Wie genau haben Sie sich weiter engagiert?
Wilburg Schneider: Ich habe in Wasserburg gemeinsam mit fünf Wasserburger Frauen, die auch beim Frauenbund sind, Kleidung und Bettwäsche für Russland-Transporte zu früheren KZ-Insassen gesammelt. Dann habe ich insgesamt vier Hilfstransporte begleitet und die Hilfsgüter vor Ort an die Menschen ausgegeben. Manche von ihnen hat- ten seit damals keine Deutschen mehr gesehen.
Wie wurden und werden Sie aufgenommen?
Peter Schneider: Wir besuchen ja auch Überlebende der KZ und Ghettos. Nur einmal haben wir erlebt, dass sich jemand bewusst von uns abgewendet hat. Ansonsten ist man uns freundlich begegnet. Eine alte Frau, die vor dem Sterben war, hat uns gesagt: „Ich wusste bis heute gar nicht, dass es auch gute Deutsche gibt.“Das berührt einen schon.

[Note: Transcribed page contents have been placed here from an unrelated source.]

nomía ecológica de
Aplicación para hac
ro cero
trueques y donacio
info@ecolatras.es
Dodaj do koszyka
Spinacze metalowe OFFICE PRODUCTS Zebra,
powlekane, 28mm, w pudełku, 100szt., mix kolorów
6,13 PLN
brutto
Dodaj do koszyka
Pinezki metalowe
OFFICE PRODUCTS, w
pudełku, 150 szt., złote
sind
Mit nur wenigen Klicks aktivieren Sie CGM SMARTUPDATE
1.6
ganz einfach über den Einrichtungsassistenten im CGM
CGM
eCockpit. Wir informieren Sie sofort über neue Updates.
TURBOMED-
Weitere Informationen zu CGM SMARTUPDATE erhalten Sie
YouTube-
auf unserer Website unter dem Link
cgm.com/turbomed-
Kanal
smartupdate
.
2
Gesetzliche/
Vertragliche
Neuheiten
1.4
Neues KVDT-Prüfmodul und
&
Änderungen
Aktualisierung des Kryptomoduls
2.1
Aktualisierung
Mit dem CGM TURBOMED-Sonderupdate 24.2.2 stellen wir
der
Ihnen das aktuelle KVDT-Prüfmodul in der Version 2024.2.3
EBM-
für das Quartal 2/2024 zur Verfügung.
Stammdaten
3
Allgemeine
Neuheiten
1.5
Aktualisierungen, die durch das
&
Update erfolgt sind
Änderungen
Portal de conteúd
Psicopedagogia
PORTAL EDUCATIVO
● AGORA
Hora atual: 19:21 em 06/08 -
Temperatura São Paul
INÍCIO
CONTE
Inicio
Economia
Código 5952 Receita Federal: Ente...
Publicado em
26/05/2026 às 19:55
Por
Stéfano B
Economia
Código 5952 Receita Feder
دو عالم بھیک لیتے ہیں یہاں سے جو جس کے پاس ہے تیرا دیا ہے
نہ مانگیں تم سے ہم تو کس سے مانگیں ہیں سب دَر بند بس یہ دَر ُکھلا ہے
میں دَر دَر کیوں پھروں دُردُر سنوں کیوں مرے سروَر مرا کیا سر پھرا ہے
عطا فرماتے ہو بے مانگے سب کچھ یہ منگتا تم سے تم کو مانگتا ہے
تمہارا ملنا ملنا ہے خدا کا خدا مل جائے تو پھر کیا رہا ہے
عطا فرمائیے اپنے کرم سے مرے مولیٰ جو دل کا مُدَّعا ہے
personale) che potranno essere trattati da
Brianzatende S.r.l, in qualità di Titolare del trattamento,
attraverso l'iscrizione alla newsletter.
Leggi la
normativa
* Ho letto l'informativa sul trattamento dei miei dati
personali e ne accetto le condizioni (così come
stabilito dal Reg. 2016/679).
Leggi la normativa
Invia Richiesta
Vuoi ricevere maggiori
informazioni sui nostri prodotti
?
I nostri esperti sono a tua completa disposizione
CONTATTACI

Sie sehen viel Not. Wie können Sie helfen?
Peter Schneider: Einmal wollten wir eine KZ-Überlebende in Kattowitz besuchen, die über 90 Jahre alt ist. Als wir geklingelt haben – die Menschen wohnen meist in sehr heruntergekommenen Häusern in den oberen Stockwerken – , hat ihre Tochter aufgemacht. Sie war sehr bleich und man konnte ihr ansehen, dass sie psychisch sehr krank ist – seit 20 Jahren hatte sie das Haus nicht mehr verlassen. Ihre Mutter sagte: „Ich muss für meine Tochter weiterleben.“Wir haben einen Bericht ans Maximilian-Kolbe-Werk geschrieben mit Empfehlungen, wie man den beiden helfen könnte. Wilburg Schneider: Wir erleben immer wieder, dass die Kinder der KZÜberlebenden krank sind, in der Psychiatrie leben, obwohl sie nach dem Krieg zur Welt gekommen sind. Dass diese Menschen noch heute leiden, geht uns sehr nahe.
Bekommen Sie Unterstützung, wenn Sie die Erholungsaufenthalte organisieren?
Peter Schneider: Ja, und darüber sind wir sehr froh. Wenn wir die Überlebenden an den Bodensee einladen, bekommen wir beispielsweise von der Stadt Friedrichshafen kostenlose Tickets für das Zeppelin- und Dornier-Museum, auch auf den Pfänder dürfen wir unentgeltlich fahren. Der Lindauer Oberbürgermeister Gerhard Ecker hat in diesem Jahr die Gruppe wie selbstverständlich empfangen. In Wangen hatten wir eine Stadtführung gebucht. Als der Stadtführer vom Schicksal dieser Menschen erfahren hat, sagte er spontan: „Ich kann kein Geld nehmen.“Auch in Berlin, wo ich jährlich Erholungsaufenthalte organisiere, werde ich glücklicherweise großzügig unterstützt.
Sie investieren unglaublich viel Zeit für Ihre ehrenamtliche Arbeit. Sie organisieren und betreuen nicht nur Aufenthalte, sondern gehen mit den Überlebenden auch in Schulen. Was sind Ihre Beweggründe für dieses überdurchschnittliche und außergewöhnliche Engagement?
Wilburg Schneider: Als Deutsche haben wir Verantwortung. Das ist unsere Motivation. Wir haben oft das Gefühl, dass wir mehr bekommen als wir geben.